[Dataset items]
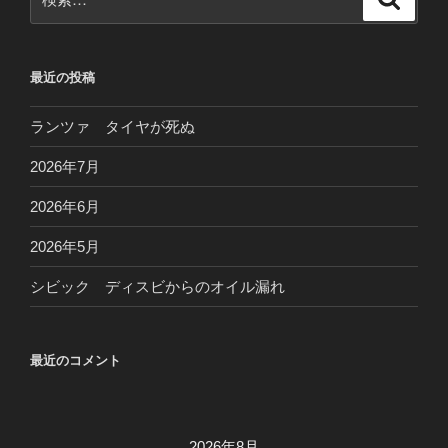
シ
索
索:
ョ
ン
最近の投稿
ランツァ タイヤが死ぬ
2026年7月
2026年6月
2026年5月
シビック ディスビからのオイル漏れ
最近のコメント
2026年8月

_WHAT THE EXERCISE ASKS_:
Each line from the one holding "ランツァ タイヤが死ぬ" to the end of the entries is to be written out exactly. Skip every line before it.

_WORKED SOLUTION_:
ランツァ タイヤが死ぬ
2026年7月
2026年6月
2026年5月
シビック ディスビからのオイル漏れ
最近のコメント
2026年8月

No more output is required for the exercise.